Anyhow. The story continues to be weak, but because this episode was more eventful, it immediately makes it better than the previous ones. Unfortunately, the lame story exposes yet another of the new series' weaknesses. While it was always the case that a weird story lied at the center of the old "Twin Peaks" (the Laura Palmer mystery initially, the quest for the Black Lodge afterwards), it was interwoven between a noir labyrinth concerning the shady dealings of the town inhabitants, a humane bittersweet small-town drama, and chunks of offbeat soap-opera. These were as central as the weird quasi-mystical, quasi-horror, quasi- sci-fi "main" story lines. The show was called "Twin Peaks" after all, it was about the denizens of Twin Peaks.

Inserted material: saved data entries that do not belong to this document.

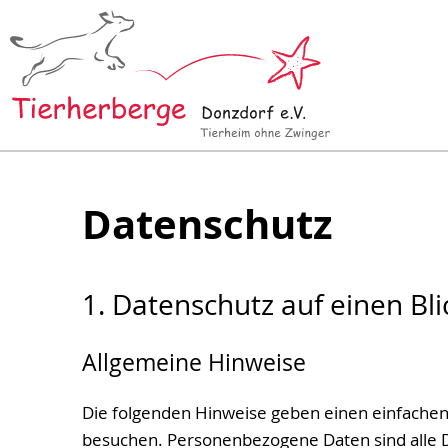
Datenschutz
1. Datenschutz auf einen Bli
Allgemeine Hinweise
Die folgenden Hinweise geben einen einfachen
besuchen. Personenbezogene Daten sind alle D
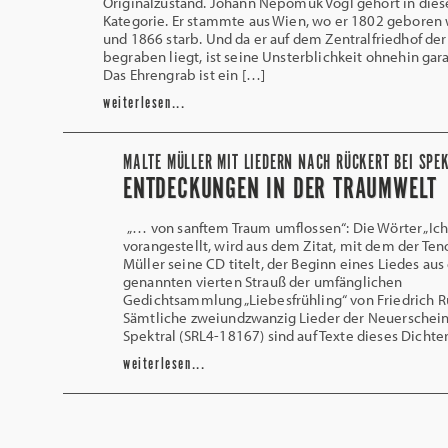
Originalzustand. Johann Nepomuk Vogl gehört in dies
Kategorie. Er stammte aus Wien, wo er 1802 geboren
und 1866 starb. Und da er auf dem Zentralfriedhof der
begraben liegt, ist seine Unsterblichkeit ohnehin gara
Das Ehrengrab ist ein […]
weiterlesen...
MALTE MÜLLER MIT LIEDERN NACH RÜCKERT BEI SPE
ENTDECKUNGEN IN DER TRAUMWELT
„… von sanftem Traum umflossen“: Die Wörter „Ic
vorangestellt, wird aus dem Zitat, mit dem der Ten
Müller seine CD titelt, der Beginn eines Liedes au
genannten vierten Strauß der umfänglichen
Gedichtsammlung „Liebesfrühling“ von Friedrich R
Sämtliche zweiundzwanzig Lieder der Neuerschei
Spektral (SRL4-18167) sind auf Texte dieses Dichter
weiterlesen...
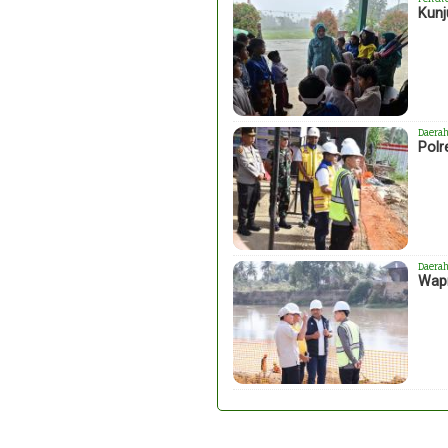
Kunj
Daera
Polr
Daera
Wapr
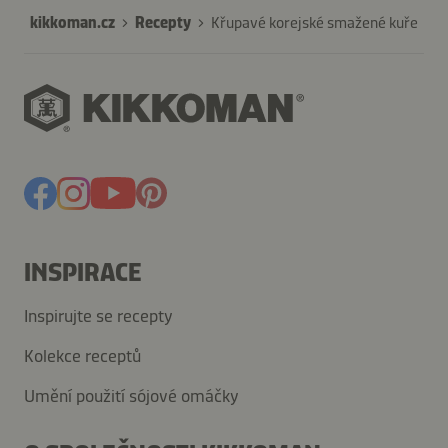
kikkoman.cz
Recepty
Křupavé korejské smažené kuře
INSPIRACE
Inspirujte se recepty
Kolekce receptů
Umění použití sójové omáčky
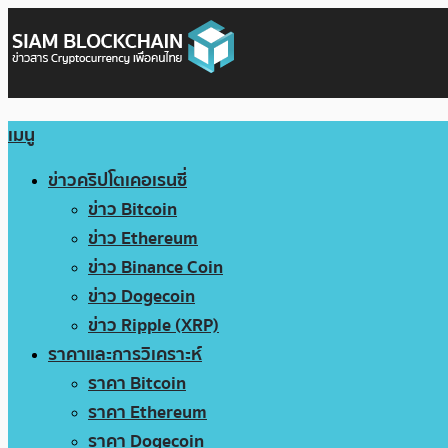
เมนู
ข่าวคริปโตเคอเรนซี่
ข่าว Bitcoin
ข่าว Ethereum
ข่าว Binance Coin
ข่าว Dogecoin
ข่าว Ripple (XRP)
ราคาและการวิเคราะห์
ราคา Bitcoin
ราคา Ethereum
ราคา Dogecoin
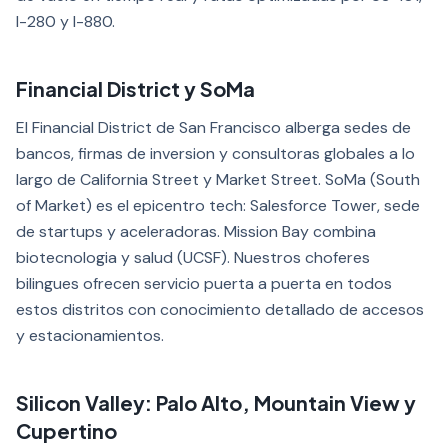
I-280 y I-880.
Financial District y SoMa
El Financial District de San Francisco alberga sedes de
bancos, firmas de inversion y consultoras globales a lo
largo de California Street y Market Street. SoMa (South
of Market) es el epicentro tech: Salesforce Tower, sede
de startups y aceleradoras. Mission Bay combina
biotecnologia y salud (UCSF). Nuestros choferes
bilingues ofrecen servicio puerta a puerta en todos
estos distritos con conocimiento detallado de accesos
y estacionamientos.
Silicon Valley: Palo Alto, Mountain View y
Cupertino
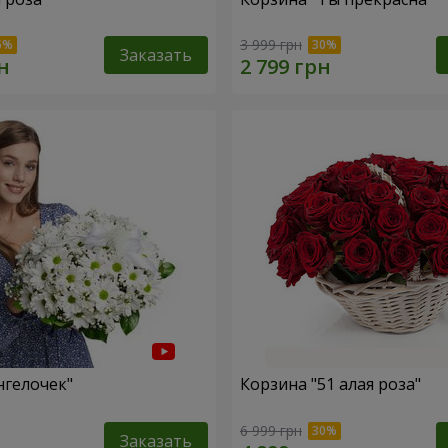
3 999 грн
Заказать
нгелочек"
Корзина "51 алая роза"
6 999 грн
Заказать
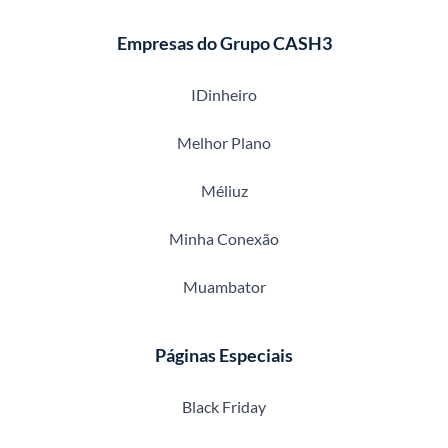
Empresas do Grupo CASH3
IDinheiro
Melhor Plano
Méliuz
Minha Conexão
Muambator
Páginas Especiais
Black Friday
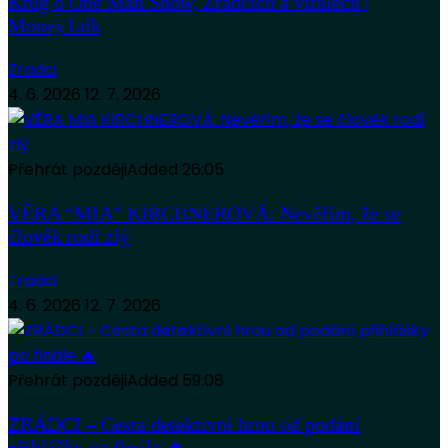
Krug o One Man Show, Zrádcích a virálech |
MoneyTalk
Zradci
4. 6. 2026
12. 7. 2026
Přehrát později
Added
26:05
VĚRA “MIA” KIRCHNEROVÁ: Nevěřím, že se
člověk rodí zlý
Zradci
4. 6. 2026
12. 7. 2026
Přehrát později
Added
59:08
ZRÁDCI – Cesta detektivní hrou od podání
přihlášky po finále 🔥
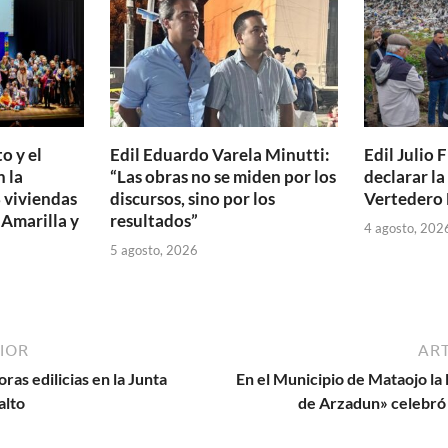
ti
r
o y el
Edil Eduardo Varela Minutti:
Edil Julio F
 la
“Las obras no se miden por los
declarar l
 viviendas
discursos, sino por los
Vertedero 
 Amarilla y
resultados”
4 agosto, 202
5 agosto, 2026
IOR
ART
ras edilicias en la Junta
En el Municipio de Mataojo la
alto
de Arzadun» celebró 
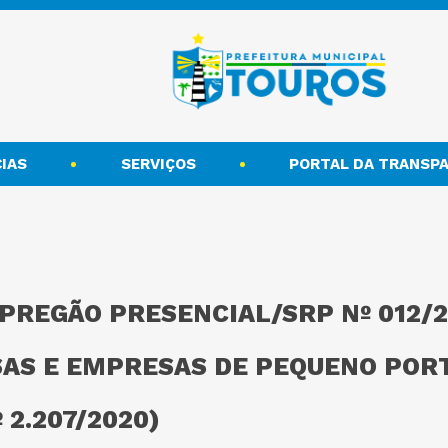
IAS
SERVIÇOS
PORTAL DA TRANSPA
 PREGÃO PRESENCIAL/SRP Nº 012/
AS E EMPRESAS DE PEQUENO POR
 2.207/2020)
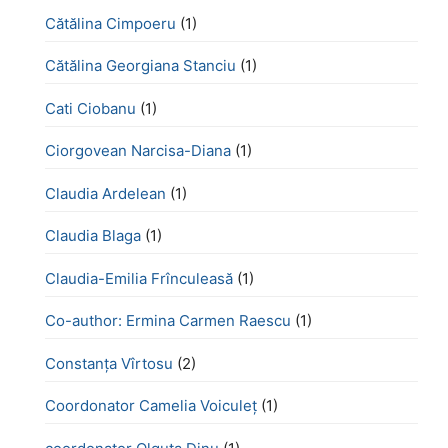
Cătălina Cimpoeru
(1)
Cătălina Georgiana Stanciu
(1)
Cati Ciobanu
(1)
Ciorgovean Narcisa-Diana
(1)
Claudia Ardelean
(1)
Claudia Blaga
(1)
Claudia-Emilia Frînculeasă
(1)
Co-author: Ermina Carmen Raescu
(1)
Constanța Vîrtosu
(2)
Coordonator Camelia Voiculeț
(1)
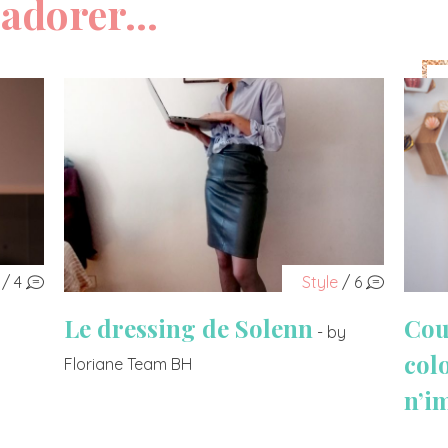
adorer...
/ 4
Style
/ 6
Le dressing de Solenn
Cou
- by
col
Floriane Team BH
n’i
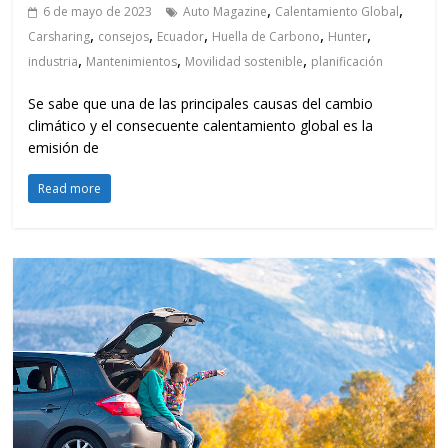
,
,
6 de mayo de 2023
Auto Magazine
Calentamiento Global
,
,
,
,
,
Carsharing
consejos
Ecuador
Huella de Carbono
Hunter
,
,
,
industria
Mantenimientos
Movilidad sostenible
planificación
Se sabe que una de las principales causas del cambio
climático y el consecuente calentamiento global es la
emisión de
Read more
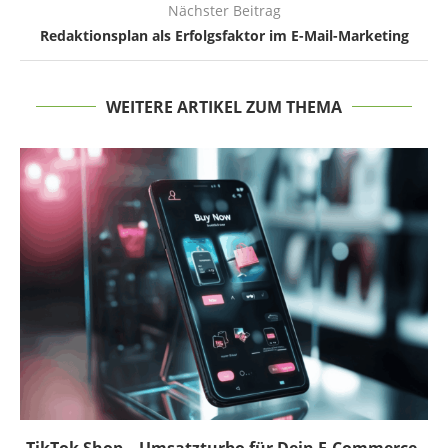
Nächster Beitrag
Redaktionsplan als Erfolgsfaktor im E-Mail-Marketing
WEITERE ARTIKEL ZUM THEMA
TikTok Shop – Umsatzturbo für Dein E-Commerce-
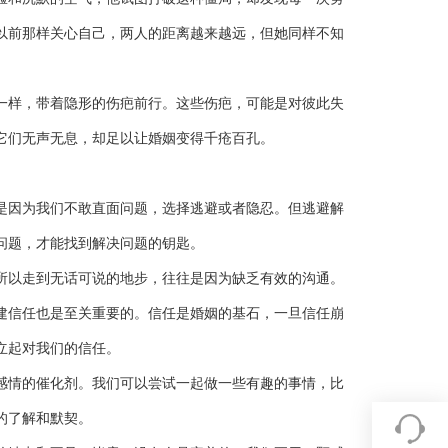
以前那样关心自己，两人的距离越来越远，但她同样不知
一样，带着隐形的伤疤前行。这些伤疤，可能是对彼此失
它们无声无息，却足以让婚姻变得千疮百孔。
是因为我们不敢直面问题，选择逃避或者隐忍。但逃避解
问题，才能找到解决问题的钥匙。
所以走到无话可说的地步，往往是因为缺乏有效的沟通。
建信任也是至关重要的。信任是婚姻的基石，一旦信任崩
立起对我们的信任。
感情的催化剂。我们可以尝试一起做一些有趣的事情，比
的了解和默契。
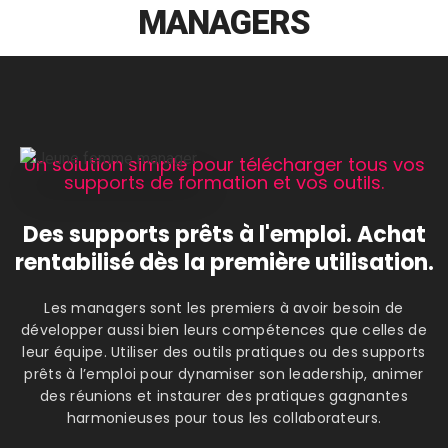
MANAGERS
Un solution simple pour télécharger tous vos
supports de formation et vos outils.
Des supports prêts à l'emploi. Achat
rentabilisé dès la première utilisation.
Les managers sont les premiers à avoir besoin de
développer aussi bien leurs compétences que celles de
leur équipe. Utiliser des outils pratiques ou des supports
prêts à l’emploi pour dynamiser son leadership, animer
des réunions et instaurer des pratiques gagnantes
harmonieuses pour tous les collaborateurs.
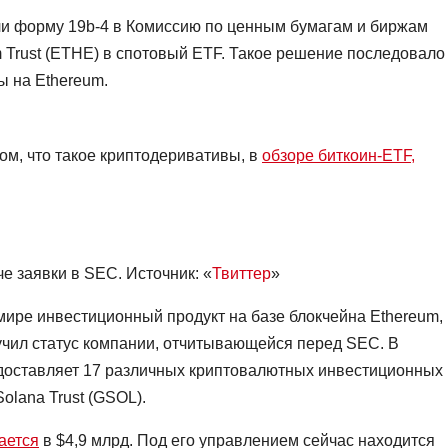
али форму 19b-4 в Комиссию по ценным бумагам и биржам
 Trust (ETHE) в спотовый ETF. Такое решение последовало
 на Ethereum.
ом, что такое криптодеривативы, в
обзоре биткоин-ETF,
е заявки в SEC. Источник: «
Твиттер
»
ире инвестиционный продукт на базе блокчейна Ethereum,
лучил статус компании, отчитывающейся перед SEC. В
доставляет 17 различных криптовалютных инвестиционных
Solana Trust (GSOL).
ается
в $4,9 млрд. Под его управлением сейчас находится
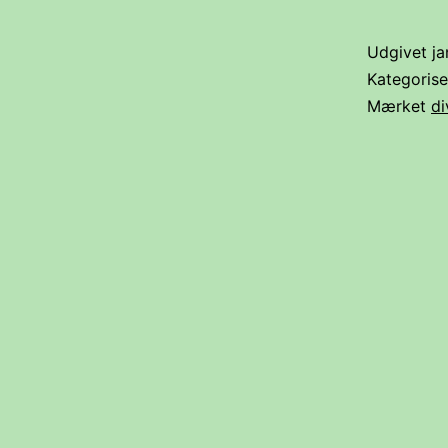
Udgivet
ja
Kategoris
Mærket
di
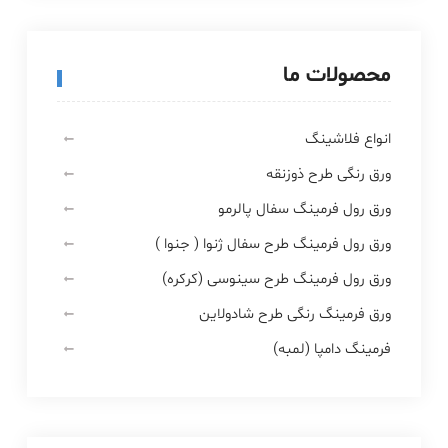
محصولات ما
انواع فلاشینگ
ورق رنگی طرح ذوزنقه
ورق رول فرمینگ سفال پالرمو
ورق رول فرمینگ طرح سفال ژنوا ( جنوا )
ورق رول فرمینگ طرح سینوسی (کرکره)
ورق فرمینگ رنگی طرح شادولاین
فرمینگ دامپا (لمبه)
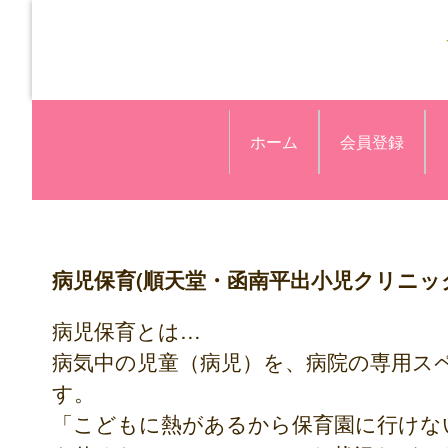
ホーム
会員登録
病児保育(順天堂・函南平出小児クリニ
病児保育とは…
病気中の児童（病児）を、病院の専用ス
す。
「こどもに熱があるから保育園に行けな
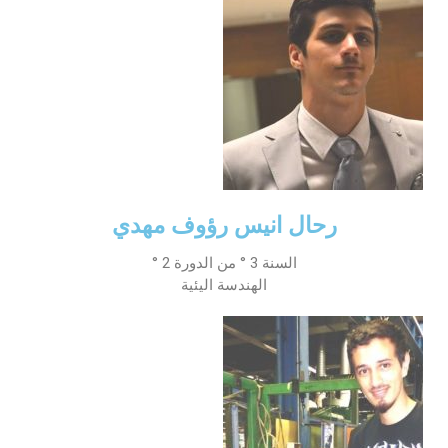
رحال انيس رؤوف مهدي
السنة 3 ° من الدورة 2 °
الهندسة اليئية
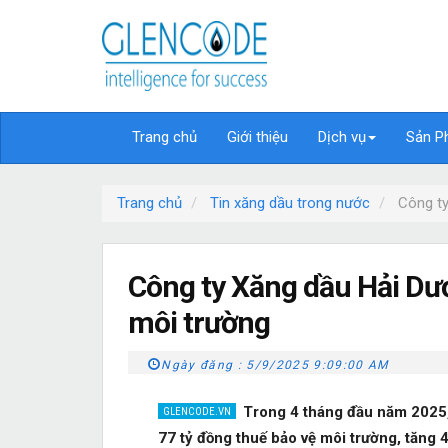
Trang chủ
Giới thiệu
Dịch vụ
Sản P
Trang chủ
Tin xăng dầu trong nước
Công ty
Công ty Xăng dầu Hải Dư
môi trường
Ngày đăng :
5/9/2025 9:09:00 AM
Trong 4 tháng đầu năm 2025,
77 tỷ đồng thuế bảo vệ môi trường, tăng 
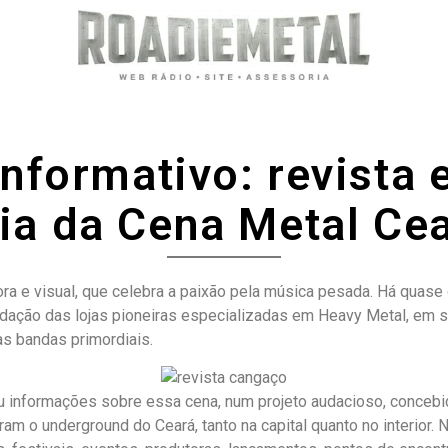
formativo: revista 
ria da Cena Metal Ce
ra e visual, que celebra a paixão pela música pesada. Há quase
dação das lojas pioneiras especializadas em Heavy Metal, em s
as bandas primordiais.
ormações sobre essa cena, num projeto audacioso, concebido p
m o underground do Ceará, tanto na capital quanto no interior.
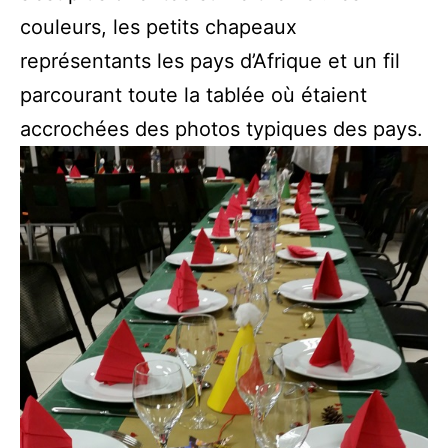
couleurs, les petits chapeaux
représentants les pays d’Afrique et un fil
parcourant toute la tablée où étaient
accrochées des photos typiques des pays.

One would have hoped that after Lynch made the mistake of ditching all that and focusing entirely on Laura Palmer in "Fire Walk With Me", resulting in a one-sided and mediocre film, he would have learnt his lesson. But no. This new series revolves entirely around the dull doppelganger story, with virtually no subplots, no interesting characters, no television flair whatsoever, uninspired direction (name me one scene that is as poetic as Laura's painting in "Fire Walk With Me"), cold digital feel (superiority of film proved once again), cheap CGI, ludicrous Roadhouse endings that do little more than promote Lynch's favorite hipster bands, laughable horror outbursts like the "Exorcist"-esque kid in the car, and so on, and so on. Let us hope at least that after two unmitigated disasters back-to-back (this and Inland Empire) nobody gives Lynch free reign ever again.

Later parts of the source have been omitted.